» **What you should do**
In the listing below, find every line with the string "матеріалів" and pull it out.

» **Data to use**
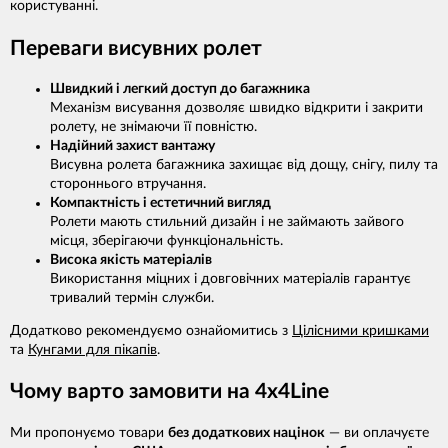
користуванні.
Переваги висувних ролет
Швидкий і легкий доступ до багажника
Механізм висування дозволяє швидко відкрити і закрити
ролету, не знімаючи її повністю.
Надійний захист вантажу
Висувна ролета багажника захищає від дощу, снігу, пилу та
стороннього втручання.
Компактність і естетичний вигляд
Ролети мають стильний дизайн і не займають зайвого
місця, зберігаючи функціональність.
Висока якість матеріалів
Використання міцних і довговічних матеріалів гарантує
тривалий термін служби.
Додатково рекомендуємо ознайомитись з
Цілісними кришками
та
Кунгами для пікапів
.
Чому варто замовити на 4x4Line
Ми пропонуємо товари
без додаткових націнок
— ви оплачуєте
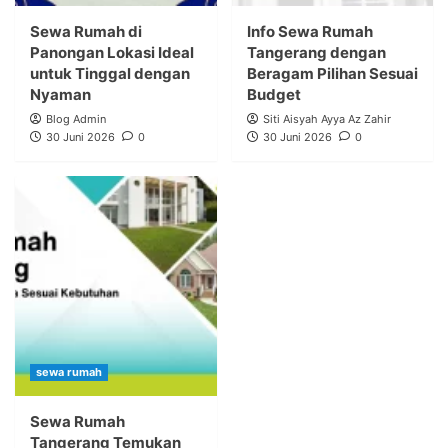
Sewa Rumah di
Info Sewa Rumah
Panongan Lokasi Ideal
Tangerang dengan
untuk Tinggal dengan
Beragam Pilihan Sesuai
Nyaman
Budget
Blog Admin
Siti Aisyah Ayya Az Zahir
30 Juni 2026
0
30 Juni 2026
0
sewa rumah
Sewa Rumah
Tangerang Temukan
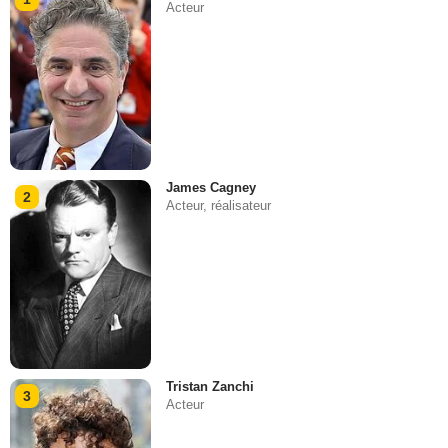
Acteur
James Cagney
2
Acteur, réalisateur
Tristan Zanchi
3
Acteur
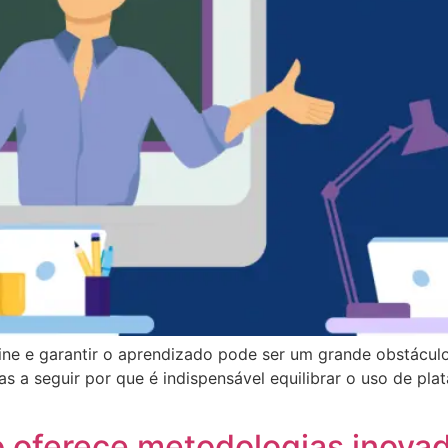
line e garantir o aprendizado pode ser um grande obstáculo
s a seguir por que é indispensável equilibrar o uso de plata
o oferece metodologias inova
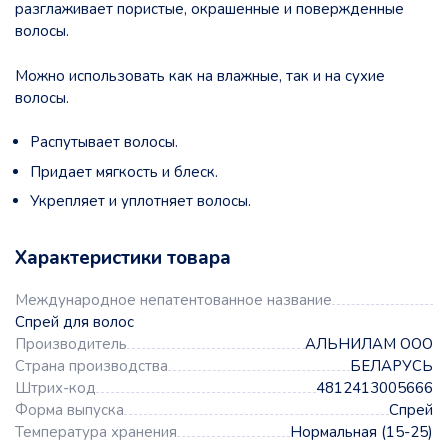
разглаживает пористые, окрашенные и повержденные
волосы.
Можно использовать как на влажные, так и на сухие
волосы.
Распутывает волосы.
Придает мягкость и блеск.
Укрепляет и уплотняет волосы.
Характеристики товара
Международное непатентованное название
Спрей для волос
Производитель
АЛЬНИЛАМ ООО
Страна производства
БЕЛАРУСЬ
Штрих-код
4812413005666
Форма выпуска
Спрей
Температура хранения
Нормальная (15-25)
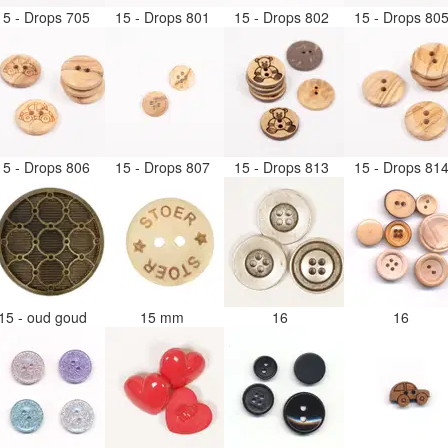
15 - Drops 705
15 - Drops 801
15 - Drops 802
15 - Drops 80
15 - Drops 806
15 - Drops 807
15 - Drops 813
15 - Drops 81
15 - oud goud
15 mm
16
16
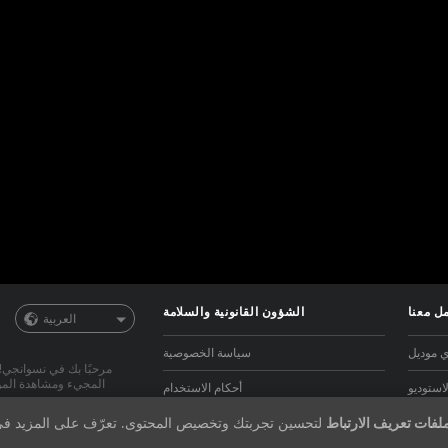
ل معنا
الشؤون القانونية والسلامة
العربية
 موديل
سياسة الخصوصية
مرحبًا بك في نسوانجي!
المجيء ومشاهدة المودي
استوديو
أحكام الاستخدام
لفات تعريف الارتباط
لتحسين تجربتك وتخصيص المحتوى. تعرّف على المزيد ف
للويبكام
سياسة قانون الألفية للملكية الرقمية
الموديلز من نساء ورجال و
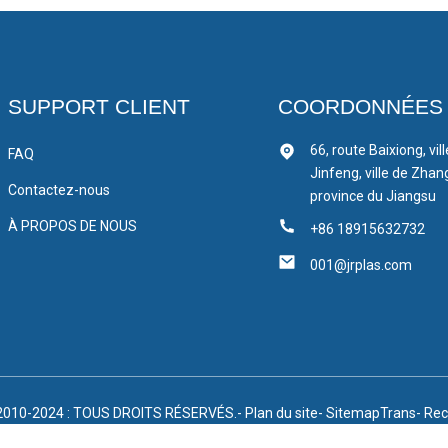
SUPPORT CLIENT
COORDONNÉES
66, route Baixiong, vil
FAQ
Jinfeng, ville de Zhan
Contactez-nous
province du Jiangsu
À PROPOS DE NOUS
+86 18915632732
001@jrplas.com
2010-2024 : TOUS DROITS RÉSERVÉS.
- Plan du site
- SitemapTrans
- Rec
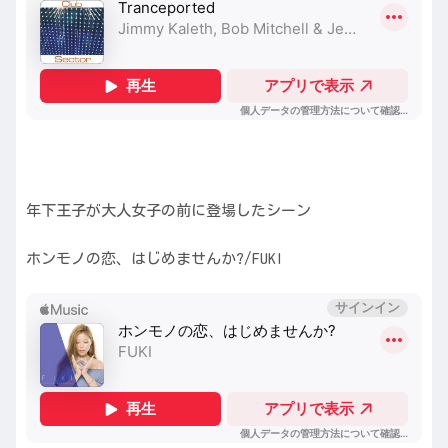
年下王子が大人女子の前に登場したシーン
ホンモノの恋、はじめませんか?/FUKI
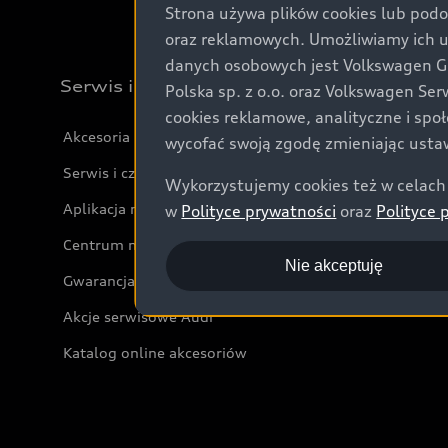
Strona używa plików cookies lub podo
oraz reklamowych. Umożliwiamy ich 
danych osobowych jest Volkswagen Gro
Serwis i akcesoria
Polska sp. z o.o. oraz Volkswagen Se
cookies reklamowe, analityczne i spo
Akcesoria
wycofać swoją zgodę zmieniając ustaw
Serwis i części
Wykorzystujemy cookies też w celach 
Aplikacja myAudi i usługi cyfrowe
w
Polityce prywatności
oraz
Polityce 
Centrum napraw powypadkowych
Nie akceptuję
Gwarancja
Akcje serwisowe Audi
Katalog online akcesoriów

» **Reply to the exercise**
Висока якість матеріалів
Використання міцних і довговічних матеріалів гарантує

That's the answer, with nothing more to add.